# Maybe we need a puppy....



## Merlins mom (Jun 20, 2007)

Cause Merlin absolutely loves my friends puppy, Tiki. She's a maltese mix about 10-11 weeks old. As rough a player as Merl can be, his gentleness really amazes me. :heartbeat


----------



## Oaklys Dad (Dec 28, 2005)

Merlin is a saint to put up with those puppy antics. They both look like they had a blast wrestling.


----------



## AndyFarmer (Jul 9, 2007)

Merlin was soo good with Tiki! That's a great video. He was such a gentleman  you DO need a puppy!


----------



## Merlins mom (Jun 20, 2007)

AndyFarmer said:


> Merlin was soo good with Tiki! That's a great video. He was such a gentleman  you DO need a puppy!

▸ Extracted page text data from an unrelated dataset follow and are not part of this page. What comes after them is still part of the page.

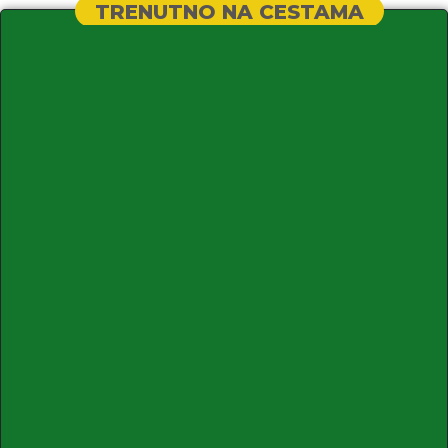
TRENUTNO NA CESTAMA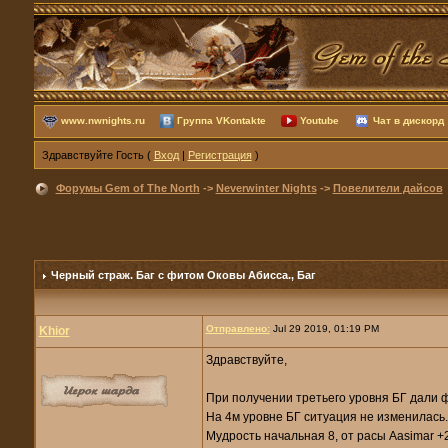
www.nwnights.ru
Группа VKontakte
Youtube
Чат в дискорд
Здравствуйте Гость (
Вход
|
Регистрация
)
Форумы Gem of The North
->
Neverwinter Nights
->
Повелители дайсов
Черный страж. Баг с фитом Оковы Абисса.
, Баг
Отправлено:
Jul 29 2019, 01:19 PM
Khior
Здравствуйте,
При получении третьего уровня БГ дали ф
На 4м уровне БГ ситуация не изменилась.
Мудрость начальная 8, от расы Aasimar +2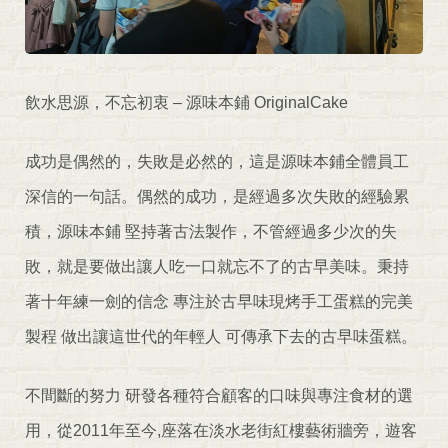
飲水思源，不忘初衷 – 源味本鋪 OriginalCake
成功是偶然的，失敗是必然的，這是源味本鋪全體員工
深信的一句話。偶然的成功，是經過多次失敗的經驗累
積，源味本鋪 堅持著古法製作，不管經過多少次的失
敗，就是要做出讓人吃一口就忘不了的古早美味。秉持
著十年練一劍的信念 專注於古早味現烤手工蛋糕的完美
製程 做出讓這世代的年輕人 可傳承下去的古早味蛋糕。
不間斷的努力 研發各種符合顧客的口味與專注食材的選
用，從2011年至今,座落在淡水老街紅樓藝術牆旁，遊客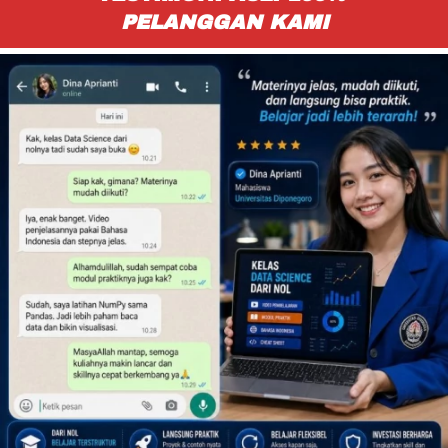
PELANGGAN KAMI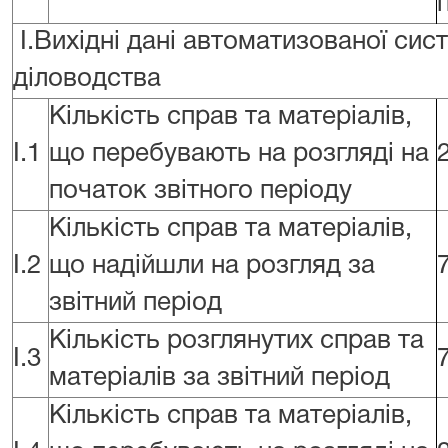
I.Вихідні дані автоматизованої сис
діловодства
Кількість справ та матеріалів,
I.1
що перебувають на розгляді на
початок звітного періоду
Кількість справ та матеріалів,
I.2
що надійшли на розгляд за
звітний період
Кількість розглянутих справ та
I.3
матеріалів за звітний період
Кількість справ та матеріалів,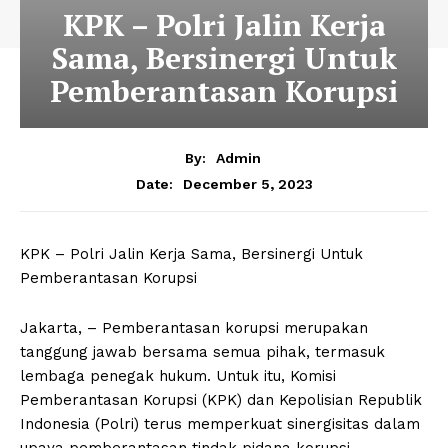
KPK – Polri Jalin Kerja
Sama, Bersinergi Untuk
Pemberantasan Korupsi
By:
Admin
December 5, 2023
Date:
KPK – Polri Jalin Kerja Sama, Bersinergi Untuk
Pemberantasan Korupsi
Jakarta, – Pemberantasan korupsi merupakan
tanggung jawab bersama semua pihak, termasuk
lembaga penegak hukum. Untuk itu, Komisi
Pemberantasan Korupsi (KPK) dan Kepolisian Republik
Indonesia (Polri) terus memperkuat sinergisitas dalam
upaya pemberantasan tindak pidana korupsi.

I swear, after watching him play with her for the last 3 weeks I'm really considering it! But then I remember I said I was never going to get another puppy. :doh: Merlin was a lot of work and he was a good pup! LOL! How soon we begin to forget (or block out) the trials of puppyhood. :bowl:


----------



## BeauShel (May 20, 2007)

He does need his own little dog. I think that maybe you should find a young pup that is already potty trained for Merlin. LOL


----------



## spruce (Mar 13, 2008)

BeauShel said:


> He does need his own little dog. I think that maybe you should find a young pup that is already potty trained for Merlin. LOL


I second this. Best thing we did for 7 y/o Sadie was bring her a 6 mo/o pup


----------



## Heidi36oh (Feb 27, 2007)

Too cute, I agree find one that's already potty trained but still young, he would love it.


----------



## Maggies mom (Jan 6, 2006)

That was great ...I agree Merlin needs a buddy...... the puppy learns from others..... 2 are better than 1.....


----------



## Lady Di (Feb 22, 2008)

Merlin was so good with the pup. I can't get over how gentle he was with her.


----------



## Merlins mom (Jun 20, 2007)

Maggies mom said:


> That was great ...I agree Merlin needs a buddy...... the puppy learns from others..... 2 are better than 1.....


you guys are so bad! LOLOLOL!!!!! :wavey:


----------



## BillGunnerandGeorge (Aug 28, 2008)

Looks like they had fun!


----------



## LibertyME (Jan 6, 2007)

What a gentle (very, very tolerant) soul....


----------



## TheHooch (May 9, 2007)

What a grat video. I think another puppy is in order.


----------